The controversy that has flared up recently regarding the Lutheran Doctrine of Baptism has inspired many brothers in the Reformed Camp to send me emails and point me to the writings of the Reformers outside of the Lutheran stream of the Reformation in order to note how similar their understanding of the Biblical texts that teach the efficacy of Baptism sounds to the Lutheran understanding of these same texts.
Below, are posted several quotes without their author's name next to them. (None of them are Lutherans).
Here is the list of authors/sources for the quotes posted below:
Martin Bucer, Calvin’s mentor
Nicholas Ridley, an English reformer & martyr
Second Helvetic Confession
Richard Hooker, English Reformer
See if you can match up the authors to their quotes without looking at the bottom of this post, where the answers are listed.
"How do you know yourself to be a son of God in fact as well as in name?”
Answer: “Because I am baptized in the name of God the Father, and of the Son, and of the Holy Ghost.”
“And so we utterly condemn the vanity of those who affirm the sacraments to be nothing else than naked and bare signs. No, we assuredly believe that by baptism we are engrafted into Christ Jesus, to be made partakers of his righteousness, by which our sins are covered and remitted.”
Quote 3: (Taken From a liturgy for Infant Baptism)

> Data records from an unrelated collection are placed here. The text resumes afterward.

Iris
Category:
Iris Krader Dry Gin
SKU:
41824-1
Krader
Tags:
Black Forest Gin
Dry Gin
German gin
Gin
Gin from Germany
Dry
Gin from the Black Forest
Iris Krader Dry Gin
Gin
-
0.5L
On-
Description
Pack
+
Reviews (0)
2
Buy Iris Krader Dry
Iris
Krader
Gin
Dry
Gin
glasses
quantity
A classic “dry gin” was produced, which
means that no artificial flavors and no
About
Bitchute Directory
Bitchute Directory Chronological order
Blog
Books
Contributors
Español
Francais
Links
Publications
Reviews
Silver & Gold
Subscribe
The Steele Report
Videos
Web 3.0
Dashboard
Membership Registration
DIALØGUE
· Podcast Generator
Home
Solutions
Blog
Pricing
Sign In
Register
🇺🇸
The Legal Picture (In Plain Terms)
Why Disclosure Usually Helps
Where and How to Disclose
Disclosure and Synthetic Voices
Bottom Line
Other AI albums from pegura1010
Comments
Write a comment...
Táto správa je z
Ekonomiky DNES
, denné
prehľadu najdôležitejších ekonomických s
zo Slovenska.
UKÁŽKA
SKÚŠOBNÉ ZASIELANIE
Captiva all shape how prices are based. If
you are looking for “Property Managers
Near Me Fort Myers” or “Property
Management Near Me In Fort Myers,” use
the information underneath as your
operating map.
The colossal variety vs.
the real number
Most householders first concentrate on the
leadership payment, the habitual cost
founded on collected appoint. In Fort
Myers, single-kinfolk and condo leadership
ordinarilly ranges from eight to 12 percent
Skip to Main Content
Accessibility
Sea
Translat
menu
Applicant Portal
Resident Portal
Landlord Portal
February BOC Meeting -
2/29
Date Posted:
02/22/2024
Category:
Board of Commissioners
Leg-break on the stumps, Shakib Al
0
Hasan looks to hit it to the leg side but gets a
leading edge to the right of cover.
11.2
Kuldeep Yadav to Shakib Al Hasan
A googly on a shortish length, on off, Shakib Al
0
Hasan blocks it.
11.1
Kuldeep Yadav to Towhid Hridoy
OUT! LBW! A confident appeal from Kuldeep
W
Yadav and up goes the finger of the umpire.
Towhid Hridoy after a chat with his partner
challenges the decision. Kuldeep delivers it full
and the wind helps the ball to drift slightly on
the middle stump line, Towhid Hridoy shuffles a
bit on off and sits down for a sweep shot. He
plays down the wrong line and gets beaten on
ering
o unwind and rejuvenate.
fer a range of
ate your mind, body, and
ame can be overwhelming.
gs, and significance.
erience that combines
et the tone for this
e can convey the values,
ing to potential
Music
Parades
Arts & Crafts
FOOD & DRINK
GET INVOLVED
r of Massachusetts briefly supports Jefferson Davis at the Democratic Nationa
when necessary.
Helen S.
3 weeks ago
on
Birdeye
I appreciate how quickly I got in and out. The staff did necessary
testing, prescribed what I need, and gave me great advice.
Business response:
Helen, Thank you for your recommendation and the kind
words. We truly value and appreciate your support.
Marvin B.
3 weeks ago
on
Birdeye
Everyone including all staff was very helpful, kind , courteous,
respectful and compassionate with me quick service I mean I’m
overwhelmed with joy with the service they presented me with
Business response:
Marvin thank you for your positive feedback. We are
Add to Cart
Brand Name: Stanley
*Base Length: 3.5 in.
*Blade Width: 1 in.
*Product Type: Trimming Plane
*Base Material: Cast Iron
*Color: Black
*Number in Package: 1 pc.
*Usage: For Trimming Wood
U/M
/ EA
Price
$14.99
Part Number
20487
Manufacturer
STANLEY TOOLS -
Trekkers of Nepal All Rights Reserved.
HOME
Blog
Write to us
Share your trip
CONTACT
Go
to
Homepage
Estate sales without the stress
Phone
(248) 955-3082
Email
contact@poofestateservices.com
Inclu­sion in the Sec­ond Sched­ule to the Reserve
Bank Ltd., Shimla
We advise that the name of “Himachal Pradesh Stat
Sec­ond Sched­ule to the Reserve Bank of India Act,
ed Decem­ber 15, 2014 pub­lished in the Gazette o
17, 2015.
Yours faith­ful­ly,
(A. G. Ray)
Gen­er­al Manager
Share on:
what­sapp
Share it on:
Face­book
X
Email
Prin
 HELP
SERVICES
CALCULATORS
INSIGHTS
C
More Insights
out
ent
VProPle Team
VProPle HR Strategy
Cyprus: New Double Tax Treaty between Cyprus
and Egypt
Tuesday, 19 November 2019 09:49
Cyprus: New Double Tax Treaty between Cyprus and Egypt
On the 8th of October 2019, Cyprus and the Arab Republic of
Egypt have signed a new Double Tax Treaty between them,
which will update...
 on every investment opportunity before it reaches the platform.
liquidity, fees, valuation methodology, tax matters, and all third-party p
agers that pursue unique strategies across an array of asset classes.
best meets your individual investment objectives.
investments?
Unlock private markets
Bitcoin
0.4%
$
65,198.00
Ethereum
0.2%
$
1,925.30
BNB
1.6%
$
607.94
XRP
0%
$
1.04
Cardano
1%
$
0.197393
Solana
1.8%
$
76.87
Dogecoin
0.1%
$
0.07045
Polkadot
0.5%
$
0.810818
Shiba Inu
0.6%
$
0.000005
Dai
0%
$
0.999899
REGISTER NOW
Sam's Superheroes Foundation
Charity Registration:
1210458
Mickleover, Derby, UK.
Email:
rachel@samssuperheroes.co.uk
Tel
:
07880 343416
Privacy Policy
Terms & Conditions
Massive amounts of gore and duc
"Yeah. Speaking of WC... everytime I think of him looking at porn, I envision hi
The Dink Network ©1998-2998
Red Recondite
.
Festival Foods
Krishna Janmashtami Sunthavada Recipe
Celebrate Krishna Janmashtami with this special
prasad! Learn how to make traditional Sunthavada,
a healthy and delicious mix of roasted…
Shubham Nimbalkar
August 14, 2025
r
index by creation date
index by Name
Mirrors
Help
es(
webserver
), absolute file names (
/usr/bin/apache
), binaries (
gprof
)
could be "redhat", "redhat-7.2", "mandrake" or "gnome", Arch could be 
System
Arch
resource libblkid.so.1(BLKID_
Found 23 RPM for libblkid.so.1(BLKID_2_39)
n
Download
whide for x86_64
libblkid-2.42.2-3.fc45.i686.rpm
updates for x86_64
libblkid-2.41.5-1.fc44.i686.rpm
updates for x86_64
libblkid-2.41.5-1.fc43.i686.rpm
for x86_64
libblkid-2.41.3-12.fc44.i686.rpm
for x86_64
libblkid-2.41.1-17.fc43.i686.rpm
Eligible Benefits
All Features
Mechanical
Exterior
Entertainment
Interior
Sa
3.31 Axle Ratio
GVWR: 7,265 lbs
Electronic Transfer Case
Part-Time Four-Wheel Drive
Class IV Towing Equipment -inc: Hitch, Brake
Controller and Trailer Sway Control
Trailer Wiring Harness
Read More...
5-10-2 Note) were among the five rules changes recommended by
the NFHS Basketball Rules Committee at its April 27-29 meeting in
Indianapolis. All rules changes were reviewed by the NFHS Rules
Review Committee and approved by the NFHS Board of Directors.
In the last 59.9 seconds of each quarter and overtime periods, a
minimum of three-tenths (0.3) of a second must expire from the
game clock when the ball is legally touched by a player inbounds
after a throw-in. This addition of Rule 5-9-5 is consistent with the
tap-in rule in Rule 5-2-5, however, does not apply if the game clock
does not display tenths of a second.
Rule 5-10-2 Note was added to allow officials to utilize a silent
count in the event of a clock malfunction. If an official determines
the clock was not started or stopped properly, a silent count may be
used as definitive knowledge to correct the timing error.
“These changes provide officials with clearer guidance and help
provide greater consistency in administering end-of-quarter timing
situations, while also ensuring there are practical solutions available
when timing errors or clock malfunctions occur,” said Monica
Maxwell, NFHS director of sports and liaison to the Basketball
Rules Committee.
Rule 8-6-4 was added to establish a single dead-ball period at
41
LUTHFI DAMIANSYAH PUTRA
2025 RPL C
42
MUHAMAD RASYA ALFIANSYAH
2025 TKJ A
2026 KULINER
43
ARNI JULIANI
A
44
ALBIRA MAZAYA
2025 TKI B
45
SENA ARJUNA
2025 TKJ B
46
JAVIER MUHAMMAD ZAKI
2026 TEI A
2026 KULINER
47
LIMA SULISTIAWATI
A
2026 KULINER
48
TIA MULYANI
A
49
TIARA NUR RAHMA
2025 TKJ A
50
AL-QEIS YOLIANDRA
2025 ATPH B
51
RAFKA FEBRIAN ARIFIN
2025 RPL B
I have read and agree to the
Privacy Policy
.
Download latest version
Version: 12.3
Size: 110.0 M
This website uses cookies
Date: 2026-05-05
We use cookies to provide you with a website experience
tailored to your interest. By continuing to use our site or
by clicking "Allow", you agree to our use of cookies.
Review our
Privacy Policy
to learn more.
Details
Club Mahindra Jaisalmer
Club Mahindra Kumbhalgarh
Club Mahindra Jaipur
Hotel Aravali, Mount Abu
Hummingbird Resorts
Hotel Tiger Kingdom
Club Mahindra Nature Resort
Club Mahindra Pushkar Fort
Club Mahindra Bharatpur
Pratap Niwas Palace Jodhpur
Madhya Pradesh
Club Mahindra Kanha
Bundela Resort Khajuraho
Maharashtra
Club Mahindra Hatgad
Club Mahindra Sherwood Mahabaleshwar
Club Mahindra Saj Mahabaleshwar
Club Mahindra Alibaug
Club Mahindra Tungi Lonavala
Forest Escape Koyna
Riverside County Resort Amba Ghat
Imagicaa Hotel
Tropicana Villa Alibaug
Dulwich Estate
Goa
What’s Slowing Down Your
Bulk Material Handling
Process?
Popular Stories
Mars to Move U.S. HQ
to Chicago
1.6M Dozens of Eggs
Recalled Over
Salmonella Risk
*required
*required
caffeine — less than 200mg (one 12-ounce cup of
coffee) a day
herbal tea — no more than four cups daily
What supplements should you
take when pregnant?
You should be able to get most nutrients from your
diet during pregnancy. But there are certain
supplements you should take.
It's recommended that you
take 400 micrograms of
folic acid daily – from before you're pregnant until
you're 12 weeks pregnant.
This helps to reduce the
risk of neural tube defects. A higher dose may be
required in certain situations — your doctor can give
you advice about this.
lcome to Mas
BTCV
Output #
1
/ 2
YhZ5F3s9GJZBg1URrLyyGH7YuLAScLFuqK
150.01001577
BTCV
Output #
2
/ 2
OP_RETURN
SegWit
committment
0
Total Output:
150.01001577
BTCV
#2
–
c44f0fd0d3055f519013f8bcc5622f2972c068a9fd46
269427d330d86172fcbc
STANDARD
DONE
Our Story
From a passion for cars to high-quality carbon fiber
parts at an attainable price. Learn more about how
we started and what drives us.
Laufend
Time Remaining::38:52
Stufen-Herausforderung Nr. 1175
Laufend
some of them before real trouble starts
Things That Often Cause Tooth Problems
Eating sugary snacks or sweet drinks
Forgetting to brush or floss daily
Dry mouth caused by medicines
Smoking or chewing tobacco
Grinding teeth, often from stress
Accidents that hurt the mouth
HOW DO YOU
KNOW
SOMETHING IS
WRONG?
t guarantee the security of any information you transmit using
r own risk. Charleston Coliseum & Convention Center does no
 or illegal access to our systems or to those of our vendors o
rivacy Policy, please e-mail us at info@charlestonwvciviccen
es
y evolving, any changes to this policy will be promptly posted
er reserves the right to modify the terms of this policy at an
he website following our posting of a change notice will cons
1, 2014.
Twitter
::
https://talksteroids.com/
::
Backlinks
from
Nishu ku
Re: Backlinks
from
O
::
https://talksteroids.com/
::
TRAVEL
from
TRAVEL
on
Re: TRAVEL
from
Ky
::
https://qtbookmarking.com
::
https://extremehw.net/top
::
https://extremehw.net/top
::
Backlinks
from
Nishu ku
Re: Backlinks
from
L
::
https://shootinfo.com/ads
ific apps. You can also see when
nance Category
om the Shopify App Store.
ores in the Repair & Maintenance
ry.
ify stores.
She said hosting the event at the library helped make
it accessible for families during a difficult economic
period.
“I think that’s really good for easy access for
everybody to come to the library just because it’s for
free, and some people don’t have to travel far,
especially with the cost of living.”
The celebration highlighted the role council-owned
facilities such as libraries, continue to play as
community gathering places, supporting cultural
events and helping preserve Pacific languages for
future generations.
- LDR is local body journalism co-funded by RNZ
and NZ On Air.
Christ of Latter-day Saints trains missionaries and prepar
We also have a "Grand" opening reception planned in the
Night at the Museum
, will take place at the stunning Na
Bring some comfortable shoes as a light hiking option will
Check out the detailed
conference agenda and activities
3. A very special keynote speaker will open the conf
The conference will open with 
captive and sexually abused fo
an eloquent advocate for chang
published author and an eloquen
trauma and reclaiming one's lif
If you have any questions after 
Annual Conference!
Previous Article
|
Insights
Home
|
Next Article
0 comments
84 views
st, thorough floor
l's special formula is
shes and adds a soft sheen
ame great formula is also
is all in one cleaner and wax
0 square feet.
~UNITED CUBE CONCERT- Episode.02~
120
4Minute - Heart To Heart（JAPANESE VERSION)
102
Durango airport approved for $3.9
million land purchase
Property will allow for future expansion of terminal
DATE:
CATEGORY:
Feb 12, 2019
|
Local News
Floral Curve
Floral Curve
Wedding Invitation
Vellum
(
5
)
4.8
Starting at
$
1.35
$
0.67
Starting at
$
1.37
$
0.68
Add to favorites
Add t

“Almighty God, heavenly Father, we give you eternal praise and thanks, that you have granted and bestowed upon this child your fellowship, that you have born him again to yourself through holy baptism, that he has been incorporated into your beloved son, our only savior, and is now your child and heir…”
“Water in baptism is sacramentally changed into the fountain of regeneration.”
“Is baptism nothing more than a mere symbol [i.e., picture] of cleansing?”
Answer: “I think it to be such a symbol that the reality is attached to it. For God does not disappoint us when he promises us his gifts. Hence, both pardon of sins and newness of life are certainly offered and received by us in baptism.”
Quote 6: (Taken from a prayer to be prayed before & after baptizing an infant)
“Grant that this child now to be baptized, may receive the fullness of thy grace and ever remain in the number of thy faithful and elect children through Jesus Christ our Lord….[Then, following the baptism:] Seeing now, dearly beloved, that this child is regenerate and grafted into the body of Christ’s church, let us give thanks unto God Almighty for these benefits, and with one accord make our prayers unto him, that this child may lead the rest of his life according to this beginning…We yield hearty thanks, most merciful Father, that it has pleased thee to regenerate this infant with thy Holy Spirit, to receive him as thine own child by adoption, and to incorporate him into thy holy church…”
“In baptism, besides the hand seen that casts the water, is the virtue of the Holy Ghost there, working, without hands, what here was wrought.”
“But the principal thing that God promises in all the sacraments and to which all the godly in all ages direct their attention (some call it the substance and matter of the sacraments) is Christ the Savior…by whom all the elect are circumcised without hands through the Holy Spirit, and are washed from all their sins.” ... “Now to be baptized in the name of Christ is to be enrolled, entered, and received into the covenant and family, and so into the inheritance of the sons of God,…to be cleansed also from the filthiness of sins, and to be granted the manifold grace of God, in order to lead a new and innocent life…All these things are insured by baptism. For inwardly we are regenerated, purified, and renewed by God through the Holy Spirit; and outwardly we receive the assurance of the greatest gifts in the water, by which also those great benefits are represented, and, as it were, set before our eyes to be beheld.”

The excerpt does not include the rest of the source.